Wednesday, September 30, 2015

Good Brain / Bad Brain

'Wiring diagrams' link lifestyle to brain function

Human Connectome Project finds surprising correlations between brain architecture and behavioural or demographic influences.

The brain’s wiring patterns can shed light on a person’s positive and negative traits, researchers report in Nature Neuroscience1. The finding, published on 28 September, is the first from the Human Connectome Project (HCP), an international effort to map active connections between neurons in different parts of the brain.



What are some of these surprising conclusions about the living human brain?





Good Brain / Bad Brain



Smith et al. (2015):
“We identified one strong mode of population co-variation: subjects were predominantly spread along a single 'positive-negative' axis linking lifestyle, demographic and psychometric measures to each other and to a specific pattern of brain connectivity.”

Well. This sounds an awful lot like the Hegemony of the Western Binary as applied to resting state functional connectivity to me...

And hey, looks like IQ, years of education, socioeconomic status, the ability to delay reward, and life satisfaction give you a good brain.

“You can distinguish people with successful traits and successful lives versus those who are not so successful,” [Marcus Raichle] says.
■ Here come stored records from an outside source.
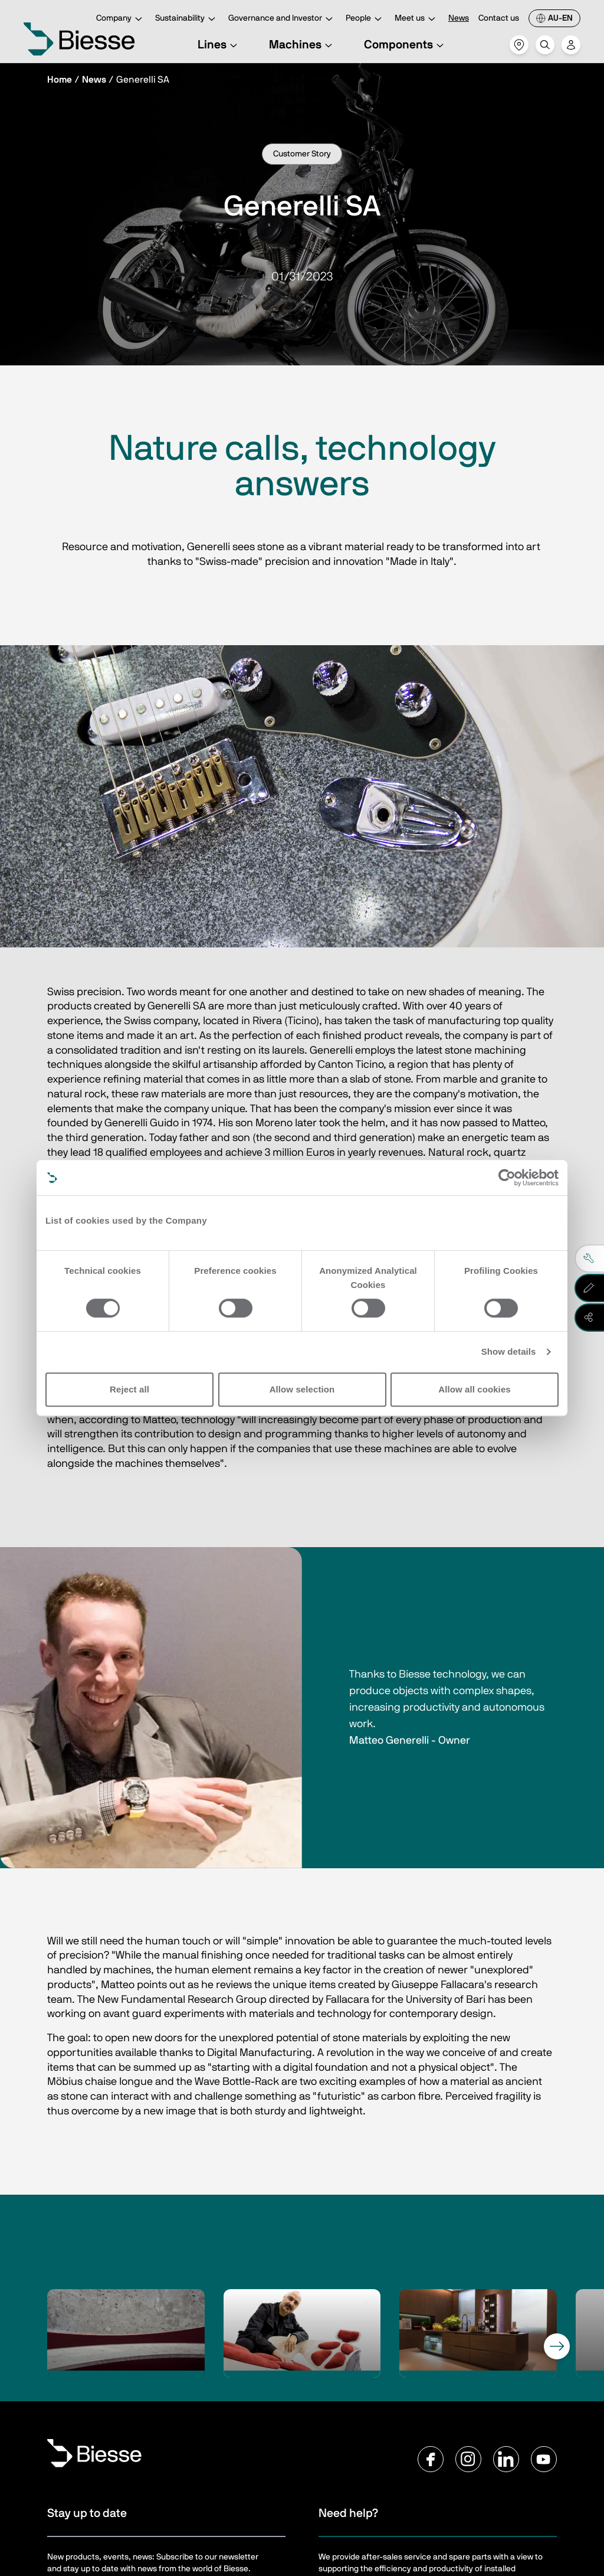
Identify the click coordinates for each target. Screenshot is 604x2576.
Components (405, 45)
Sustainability (187, 19)
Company (121, 19)
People (365, 19)
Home (59, 79)
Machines (302, 45)
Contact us (498, 18)
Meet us (417, 19)
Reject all (129, 1389)
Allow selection (302, 1389)
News (458, 18)
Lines (219, 45)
The authors used canonical correlation analysis (CCA) to estimate how 280 demographic and behavioral subject measures and patterns of brain connectivity co-varied in a similar way across subjects (Smith et al., 2015):
“This analysis revealed a single highly significant CCA mode that relates functional connectomes to subject measures (r = 0.87, P < 10−5 corrected for multiple comparisons across all modes estimated).”

And who is not so “successful” (at least according to their chaotic and disconnected brains)?



Regular pot smokers:  “...one of the negative traits that pulled a brain farthest down the negative axis was marijuana use in recent weeks.”  Cue up additional funding for NIDA:  “...the finding emphasizes the importance of projects such as one launched by the US National Institute on Drug Abuse last week, which will follow 10,000 adolescents for 10 years to determine how marijuana and other drugs affect their brains.”

But what about wine coolers??




Why am I asking this?? Because in the subject measures, it was a little obvious that malt liquor was considered separately from beer/wine coolers. {Who drinks wine coolers? Who drinks malt liquor?}



In terms of alcohol content, the distinction is silly these days, since you can buy craft beers like Boatswain Double IPA (8.4% alcohol) for $2.29 at Trader Joe's. Unless those questions were retained as a code for race and socioeconomic status...

Hmm... 






I'm getting way off track here. My point is that presenting correlational HCP data in a binary manner without any sort of social context isn't a very flattering thing to do.

I am my connectome,” says Sebastian Seung. What about the 460 participants in the study? What about you?


References

Reardon S (2015). 'Wiring diagrams' link lifestyle to brain function. Nature News. doi:10.1038/nature.2015.18442

Smith SM, Nichols TE, Vidaurre D, Winkler AM, Behrens TE, Glasser MF, Ugurbil K, Barch DM, Van Essen DC, Miller KL. (2015). A positive-negative mode of population covariation links brain connectivity, demographics and behavior. Nat Neurosci. 2015 Sep 28. doi: 10.1038/nn.4125.



“As a black woman interested in feminist movement, I am often asked whether being black is more important than being a woman; whether feminist struggle to end sexist oppression is more important than the struggle to racism or vice versa. All such questions are rooted in competitive either/or thinking, the belief that the self is formed in opposition to an other...Most people are socialized to think in terms of opposition rather than compatibility. Rather than seeing anti-racist work as totally compatible with working to end sexist oppression, they often see them as two movements competing for first place.”